I know I get a little worked up sometimes, questioning the motives, integrity, and even the humanity of many of the players in AZ's political circles. Usually, however, I can step back, take a deep breath, and regain my perspective and civility.
However, Jan Brewer has utterly beaten me.
She's soulless. Purely. Simply. Unequivocally.
ABC News has the story (KNXV-TV, the local affiliate of the network, has a written story here) of how our unelected governor has refused to release a man who was unanimously granted clemency by the board *she* appointed.
William Macumber, age 75, inmate number 033867, has been in prison for over 35 years for a murder that someone else has confessed to committing.
The Arizona Executive Board of Clemency took a look at the facts of the case last year, and citing the case as a "miscarriage of justice," recommended that Macumber be released.
Jan Brewer denied the recommendation for clemency, without explanation.
Since then, the victim's son, Ronald Kempfer, has sought both his father's release and a clear explanation for Brewer's intransigence.
The closest thing to an explanation that he has received was something about how his father's release would endanger public safety and that she has made her decision and "it's final."
Now I would like an explanation of something.
Governor Brewer, I realize that you don't read blogs, but people on your staff do, so maybe one of them will bring this question to you.
Pray tell, how does an arthritic 75-year-old man with heart problems who *didn't* commit a crime constitute a threat to public safety?
Hell, with that description ("an arthritic 75-year-old man with heart problems") all they'd have to do is give him a golf cart and a place to live in Sun City.
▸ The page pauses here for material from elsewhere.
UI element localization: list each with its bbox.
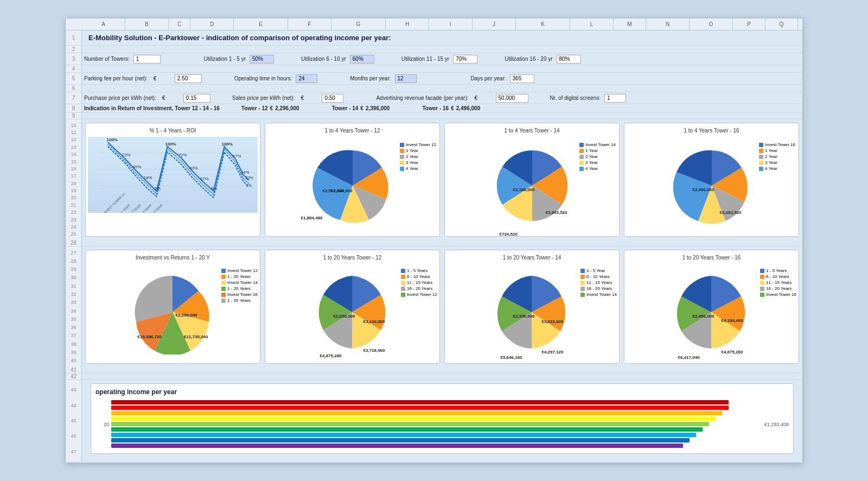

He'd blend in perfectly. (I'd make a crack about the dangers of the denizens of Sun City driving golf carts, but that's a fight I don't want to get in right now. :) )
As more than a few of the stories suggested, Brewer's concerns with the clemency may be rooted in election year politics - she doesn't want to appear to be soft on crime (the fact that he didn't actually commit the crime is irrelevent to Brewer's reasoning.)
Only in Arizona would keeping an innocent man in jail be considered a good political move.